Promoting the use of generic preparations is an important means to curtail increasing medical costs. However, anxiety regarding the quality of generic preparations inhibits their use. In this study, we compared the quality of brand name and generic theophylline extended-release tablets by examining their dissolution profiles. The purpose of this study was to determine which generic preparations the pharmacist should recommend as an alternative to the brand preparation, thereby contributing to patients’ safety.
The dissolution profile of theophylline from generic theophylline extended-release tablets was tested and compared to that of the brand preparation. Two or three lots per preparation of nine preparations were tested. Each tablet contained 100 mg theophylline.
The dissolution profiles were grouped into four types based on their dissolution in water. Some tablets showed slight variance between lots. When assessing similarities between the dissolution profiles, in some cases we could not distinguish between the generic and the brand preparation found in the Orange Book.

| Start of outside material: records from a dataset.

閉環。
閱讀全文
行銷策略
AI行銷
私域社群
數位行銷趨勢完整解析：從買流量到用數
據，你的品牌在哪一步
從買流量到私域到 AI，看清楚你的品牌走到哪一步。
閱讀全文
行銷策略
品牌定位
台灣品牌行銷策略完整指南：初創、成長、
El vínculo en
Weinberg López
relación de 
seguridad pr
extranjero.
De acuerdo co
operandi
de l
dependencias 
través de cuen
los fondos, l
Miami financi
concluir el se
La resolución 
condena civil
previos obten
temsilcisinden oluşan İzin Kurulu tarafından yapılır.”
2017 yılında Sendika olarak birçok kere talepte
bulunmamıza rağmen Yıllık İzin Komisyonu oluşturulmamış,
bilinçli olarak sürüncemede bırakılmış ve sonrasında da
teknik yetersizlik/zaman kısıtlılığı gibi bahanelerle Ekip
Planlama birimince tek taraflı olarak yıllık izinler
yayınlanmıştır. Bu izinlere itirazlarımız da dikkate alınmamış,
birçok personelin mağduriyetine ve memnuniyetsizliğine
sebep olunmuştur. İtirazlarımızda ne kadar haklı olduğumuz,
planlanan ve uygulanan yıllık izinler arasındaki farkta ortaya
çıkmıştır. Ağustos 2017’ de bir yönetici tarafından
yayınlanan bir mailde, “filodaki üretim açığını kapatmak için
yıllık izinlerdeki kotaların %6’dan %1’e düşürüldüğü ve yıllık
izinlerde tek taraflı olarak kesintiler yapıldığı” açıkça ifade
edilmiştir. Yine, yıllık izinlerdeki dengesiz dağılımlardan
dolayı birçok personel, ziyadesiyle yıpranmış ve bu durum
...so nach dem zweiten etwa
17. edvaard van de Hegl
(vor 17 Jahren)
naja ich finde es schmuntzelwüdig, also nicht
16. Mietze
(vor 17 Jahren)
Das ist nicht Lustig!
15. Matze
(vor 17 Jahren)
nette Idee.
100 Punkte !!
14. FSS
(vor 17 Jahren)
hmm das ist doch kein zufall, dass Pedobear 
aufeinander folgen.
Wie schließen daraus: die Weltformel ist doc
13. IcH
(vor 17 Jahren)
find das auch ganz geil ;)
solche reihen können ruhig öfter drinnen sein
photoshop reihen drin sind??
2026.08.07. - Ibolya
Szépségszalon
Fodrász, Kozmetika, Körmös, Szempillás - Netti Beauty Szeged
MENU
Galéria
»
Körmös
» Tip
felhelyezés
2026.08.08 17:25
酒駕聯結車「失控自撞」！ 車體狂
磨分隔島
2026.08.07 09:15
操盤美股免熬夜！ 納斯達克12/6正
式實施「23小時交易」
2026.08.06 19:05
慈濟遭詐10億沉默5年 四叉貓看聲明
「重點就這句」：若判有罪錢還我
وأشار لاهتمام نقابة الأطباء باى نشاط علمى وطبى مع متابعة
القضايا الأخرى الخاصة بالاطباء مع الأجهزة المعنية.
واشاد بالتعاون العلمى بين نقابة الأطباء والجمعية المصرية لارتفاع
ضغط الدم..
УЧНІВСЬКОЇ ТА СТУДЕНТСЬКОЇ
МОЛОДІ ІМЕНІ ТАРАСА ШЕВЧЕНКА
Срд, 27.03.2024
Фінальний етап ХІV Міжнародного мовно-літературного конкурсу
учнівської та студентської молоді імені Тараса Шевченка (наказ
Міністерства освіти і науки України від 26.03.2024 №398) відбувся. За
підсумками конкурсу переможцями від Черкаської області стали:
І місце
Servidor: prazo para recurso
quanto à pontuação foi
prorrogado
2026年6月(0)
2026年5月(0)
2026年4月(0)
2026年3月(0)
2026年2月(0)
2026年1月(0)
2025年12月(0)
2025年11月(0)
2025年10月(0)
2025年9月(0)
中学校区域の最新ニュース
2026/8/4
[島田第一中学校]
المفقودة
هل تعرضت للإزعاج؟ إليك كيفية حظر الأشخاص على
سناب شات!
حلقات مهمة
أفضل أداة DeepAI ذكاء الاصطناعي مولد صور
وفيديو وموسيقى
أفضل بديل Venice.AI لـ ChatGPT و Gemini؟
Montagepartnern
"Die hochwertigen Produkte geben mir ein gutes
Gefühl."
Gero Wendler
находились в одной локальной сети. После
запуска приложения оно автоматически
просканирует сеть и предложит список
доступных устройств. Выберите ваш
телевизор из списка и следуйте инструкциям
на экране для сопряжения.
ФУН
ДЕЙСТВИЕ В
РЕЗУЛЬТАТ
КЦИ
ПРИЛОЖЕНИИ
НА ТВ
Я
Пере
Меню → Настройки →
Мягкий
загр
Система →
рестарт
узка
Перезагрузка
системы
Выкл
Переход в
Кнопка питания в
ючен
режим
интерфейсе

When pharmacists select a generic preparation for a patient, it is important to consider the dissolution profile of the brand name preparation because dissolution profiles vary among tablets. Although theophylline extended-release tablets can be divided into groups based on the dissolution profile in the Orange Book, it seems that there are slight differences in dissolution profiles within the same group under different patient conditions. Pharmacists should consider the patient’s condition when changing from the brand preparation to a generic preparation.